*** Extracted information ***

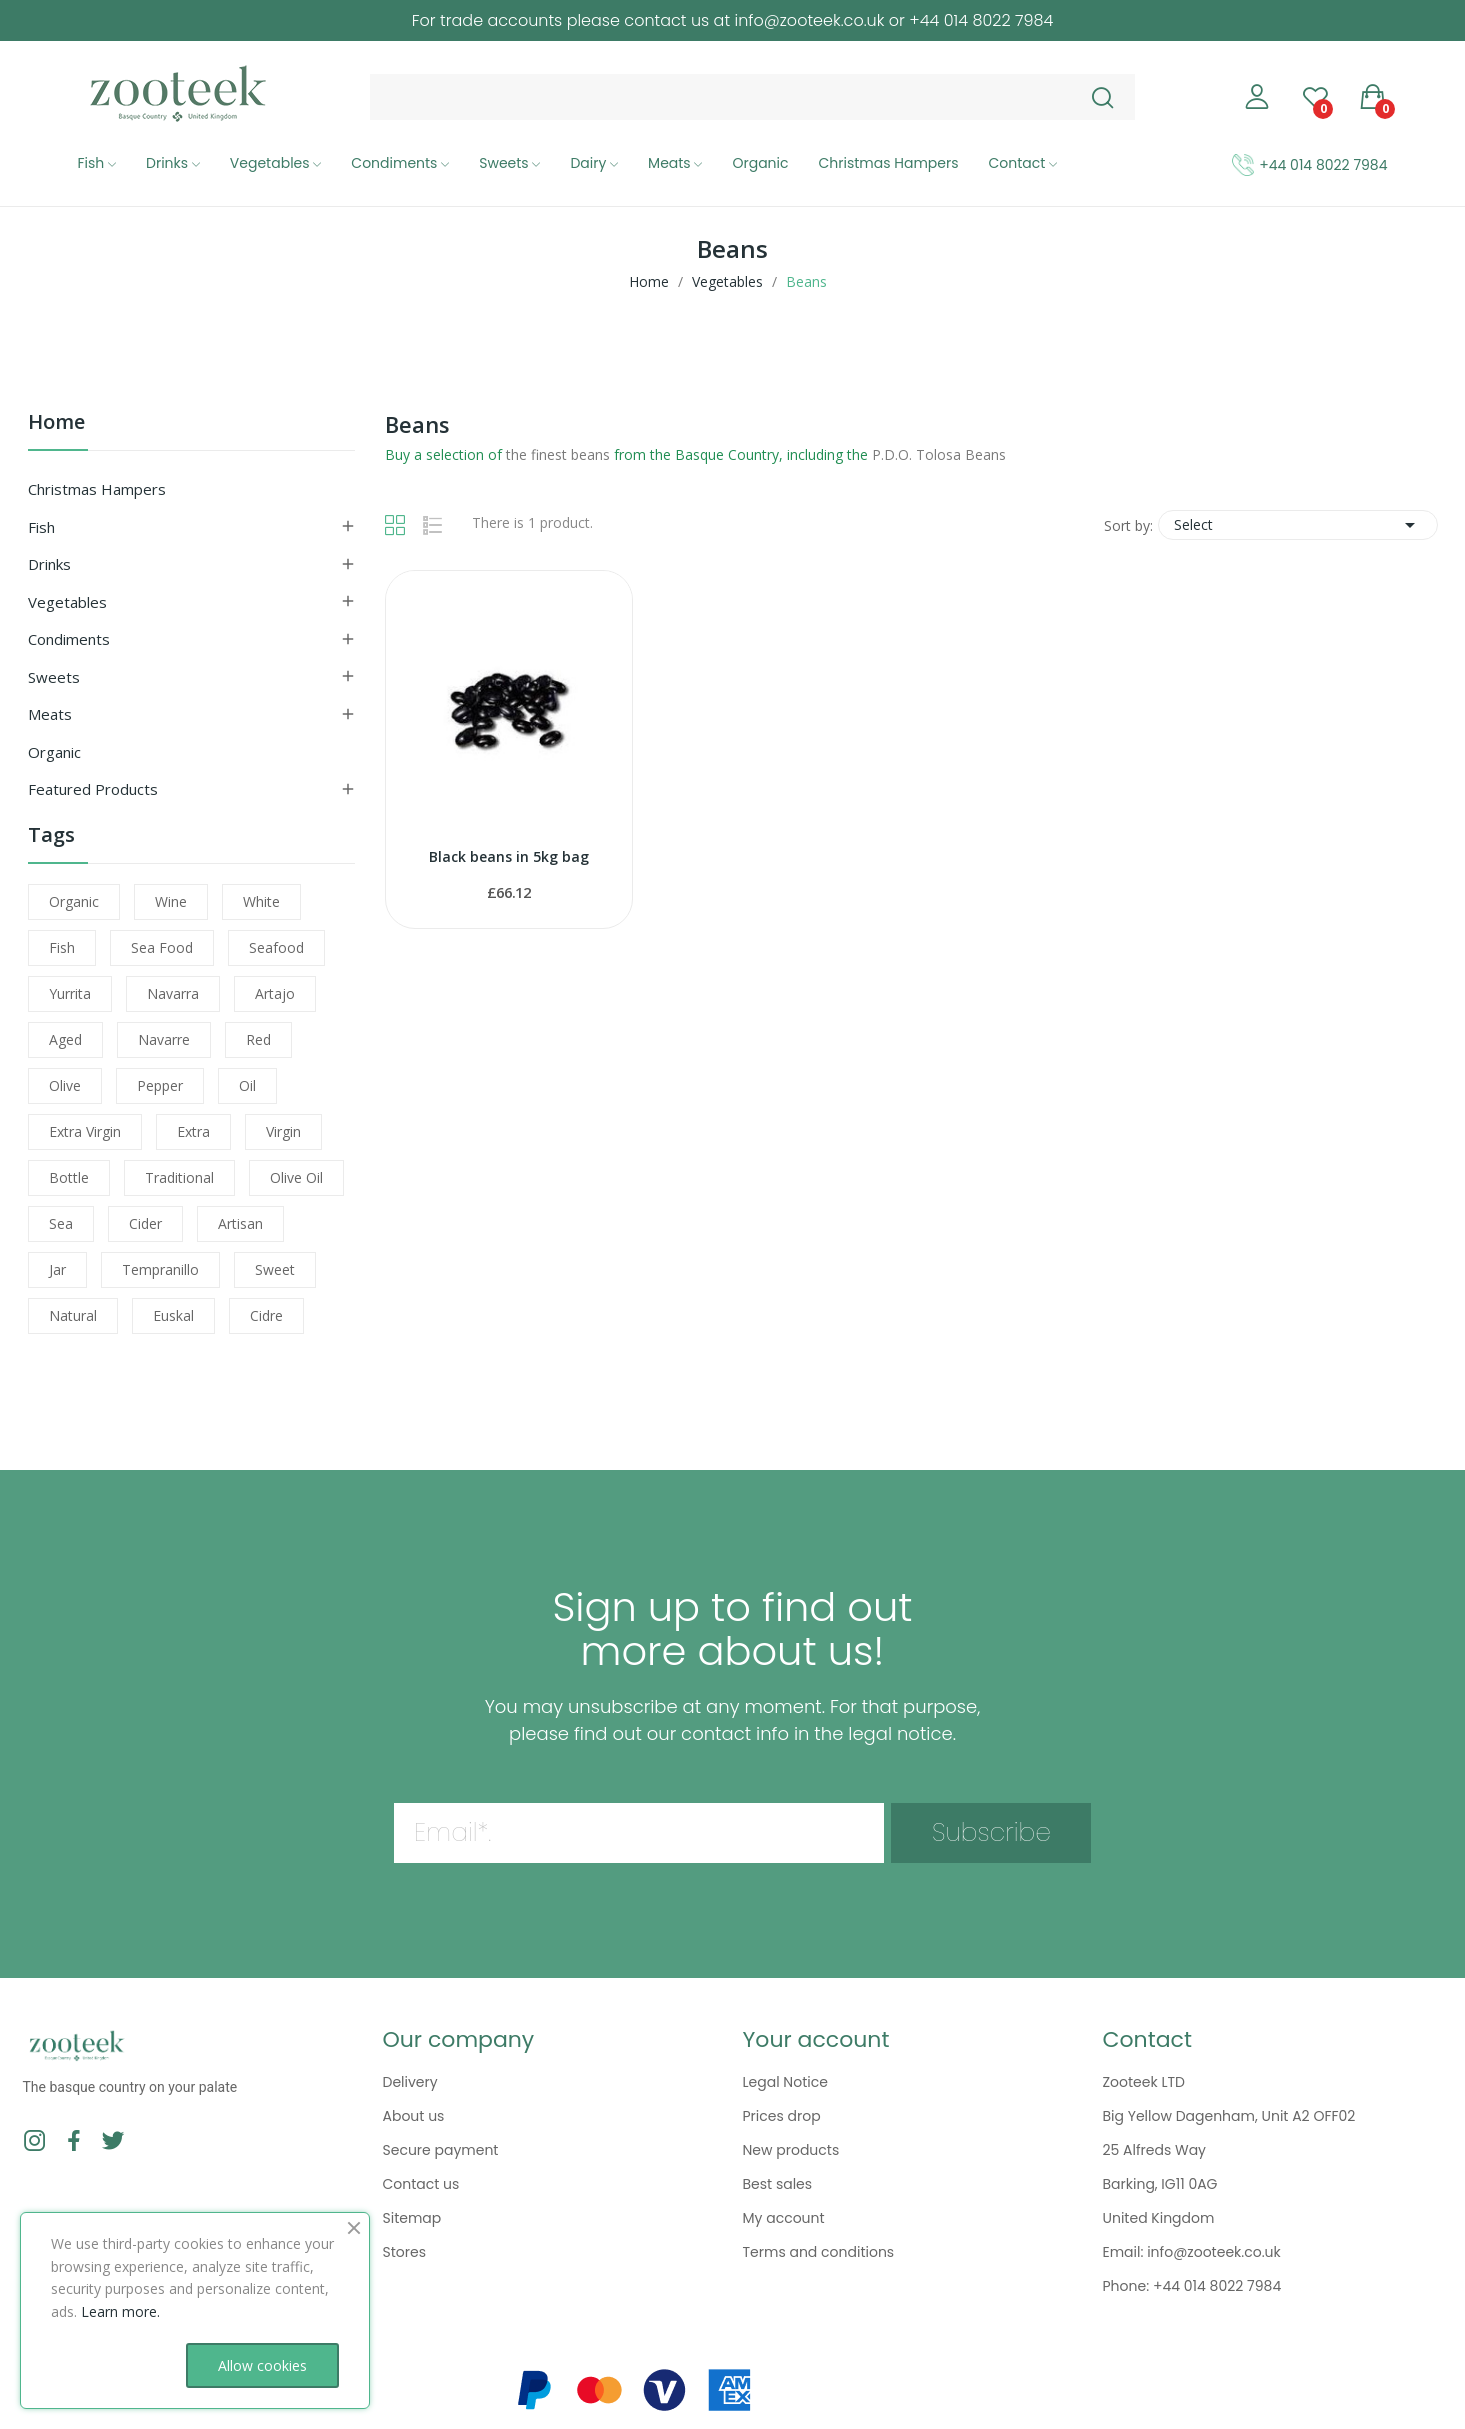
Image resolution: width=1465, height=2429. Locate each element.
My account (784, 2218)
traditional (179, 1177)
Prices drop (782, 2116)
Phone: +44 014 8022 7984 (1192, 2286)
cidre (266, 1315)
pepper (160, 1085)
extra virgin (85, 1131)
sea (61, 1223)
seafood (276, 947)
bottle (69, 1177)
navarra (173, 993)
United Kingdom (1159, 2218)
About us (414, 2116)
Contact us (421, 2184)
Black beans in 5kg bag (509, 856)
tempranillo (160, 1269)
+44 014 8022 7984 (1323, 165)
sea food (162, 947)
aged (65, 1039)
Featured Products (93, 789)
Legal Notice (785, 2082)
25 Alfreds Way (1155, 2150)
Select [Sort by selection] (1298, 525)
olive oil (296, 1177)
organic (74, 901)
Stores (404, 2252)
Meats (50, 714)
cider (145, 1223)
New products (791, 2150)
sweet (275, 1269)
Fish (41, 527)
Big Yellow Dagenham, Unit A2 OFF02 (1229, 2116)
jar (57, 1269)
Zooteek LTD (1144, 2082)
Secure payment (441, 2150)
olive (65, 1085)
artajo (275, 993)
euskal (173, 1315)
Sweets (54, 677)
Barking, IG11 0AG (1160, 2184)
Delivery (410, 2082)
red (258, 1039)
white (261, 901)
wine (171, 901)
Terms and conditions (819, 2252)
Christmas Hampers (97, 489)
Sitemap (412, 2218)
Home (56, 423)
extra (193, 1131)
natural (73, 1315)
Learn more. (120, 2311)
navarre (164, 1039)
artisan (240, 1223)
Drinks (49, 564)
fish (62, 947)
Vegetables (67, 602)
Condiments (69, 639)
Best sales (778, 2184)
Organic (54, 752)
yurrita (70, 993)
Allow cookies (262, 2365)
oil (247, 1085)
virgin (283, 1131)
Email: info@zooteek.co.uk (1192, 2252)
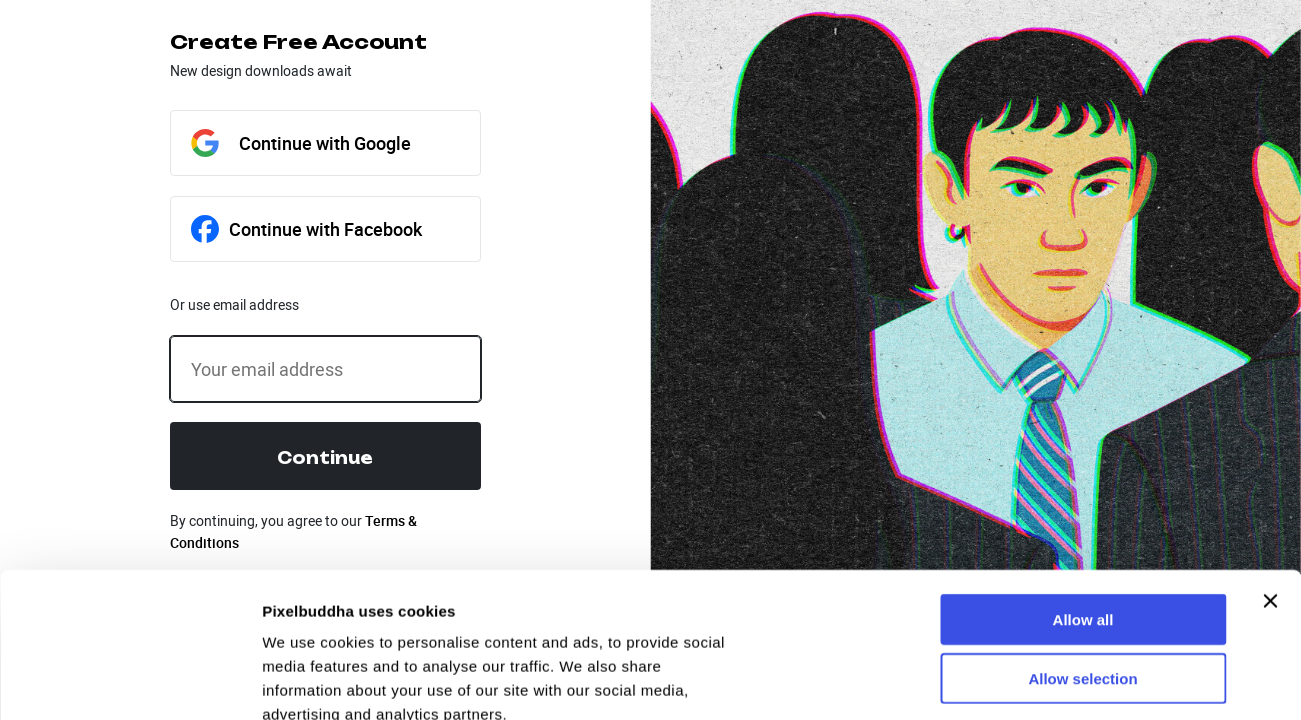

*** End of Extracted information ***

Task statement:
Take the data above and set it down exactly, images excluded.

Answer section:
Image resolution: width=1465, height=2429. Locate each element.
My account (784, 2218)
traditional (179, 1177)
Prices drop (782, 2116)
Phone: +44 014 8022 7984 (1192, 2286)
cidre (266, 1315)
pepper (160, 1085)
extra virgin (85, 1131)
sea (61, 1223)
seafood (276, 947)
bottle (69, 1177)
navarra (173, 993)
United Kingdom (1159, 2218)
About us (414, 2116)
Contact us (421, 2184)
Black beans in 5kg bag (509, 856)
tempranillo (160, 1269)
+44 014 8022 7984 (1323, 165)
sea food (162, 947)
aged (65, 1039)
Featured Products (93, 789)
Legal Notice (785, 2082)
25 Alfreds Way (1155, 2150)
Select [Sort by selection] (1298, 525)
olive oil (296, 1177)
organic (74, 901)
Stores (404, 2252)
Meats (50, 714)
cider (145, 1223)
New products (791, 2150)
sweet (275, 1269)
Fish (41, 527)
Big Yellow Dagenham, Unit A2 OFF02 (1229, 2116)
jar (57, 1269)
Zooteek LTD (1144, 2082)
Secure payment (441, 2150)
olive (65, 1085)
artajo (275, 993)
euskal (173, 1315)
Sweets (54, 677)
Barking, IG11 0AG (1160, 2184)
Delivery (410, 2082)
red (258, 1039)
white (261, 901)
wine (171, 901)
Terms and conditions (819, 2252)
Christmas Hampers (97, 489)
Sitemap (412, 2218)
Home (56, 423)
extra (193, 1131)
natural (73, 1315)
Learn more. (120, 2311)
navarre (164, 1039)
artisan (240, 1223)
Drinks (49, 564)
fish (62, 947)
Vegetables (67, 602)
Condiments (69, 639)
Best sales (778, 2184)
Organic (54, 752)
yurrita (70, 993)
Allow cookies (262, 2365)
oil (247, 1085)
virgin (283, 1131)
Email: info@zooteek.co.uk (1192, 2252)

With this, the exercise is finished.